How many times have you heard that you need a “strong foundation” to build a house or a relationship or your best posture? You likely hear it ad nauseum because it is true in many cases. It also applies to the anti-inflammatory lifestyle. The cornerstone of combating inflammation is nutrition and the anti-inflammatory food pyramid that goes along with it. On this revised food pyramid, the first step is consuming a minimum of four to five cups of vegetables per day. Kale, spinach, asparagus, cabbage, carrots and others offer flavonoids and carotenoids that are anti-inflammatory and full of antioxidants. Eat a wide variety of them and mix up how you prepare them for best results – sautéing, steaming, raw, or blended are all options.

Lean proteins make up the next level of the anti-inflammatory pyramid. Proteins are critical for cell and muscle repair, hormone and enzyme production, healthy hair and nails, and because protein can reduce hunger while controlling blood sugar (https://www.hsph.harvard.edu/nutritionsource/what-should-you-eat/protein/). The anti-inflammatory food pyramid recommends 6 to 8 ounces of lean protein three times per day. Choose grass-fed or grass-finished beef, omega-3 enriched eggs, skinless poultry, wild Alaskan salmon, and wild game. If you are short on time, consider using a protein shake made from hydrolyzed beef, using canned tuna or chicken, or making your own healthy protein bars or pemmican. For several pemmican recipes, check out Alderleaf Wilderness College’s recipes: http://www.wildernesscollege.com/pemmican-recipes.html.
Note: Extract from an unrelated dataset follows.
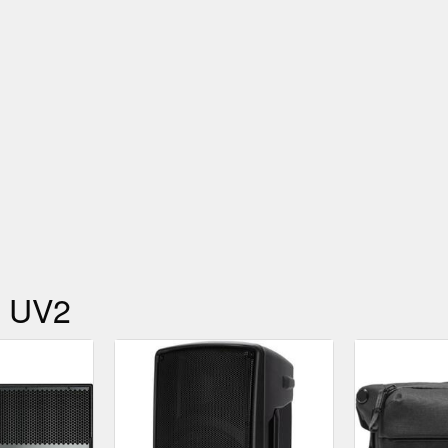
" UV2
You also do need fat in your diet. Healthy fats make up the third level of the anti-inflammatory pyramid. If you can include 5 to 7 tablespoons per day of healthy fats like coconut oil for cooking and olive or avocado oil for vegetables, you will consume plenty. Eat fats rich in either monounsaturated or omega-3 fats.  Extra-virgin olive oil is rich in polyphenols with antioxidant activity and coconut oil is high in natural saturated fats. Eating almonds, avocados and walnuts can also provide healthy fats and provide satiety.  Although fruits do not have to be consumed, they can provide many antioxidants and if you keep your serving at a maximum of one cup per day, your carbohydrate consumption and sugars will not be too high.

Along with fats and fruits, spices are also part of the anti-inflammatory pyramid. Turmeric and ginger have wonderful anti-inflammatory properties. In fact, turmeric can be helpful for ulcerative colitis, osteoarthritis, cancer, heart disease, Parkinson’s and multiple sclerosis to name a few. Ginger is often used to calm down an upset stomach, for motion sickness or even to counteract nausea from chemotherapy (http://www.umm.edu/health/medical/altmed/herb/ginger). Herb mixes with garlic and onion can add flavor to your foods without adding extra salt.

Finally, an important part of an anti-inflammatory lifestyle is getting enough fresh water to drink. The recommendation is to consume a quarter to a half of your body weight in ounces each day. If you want variety, you can infuse your water with slices of lemon, orange or cucumber.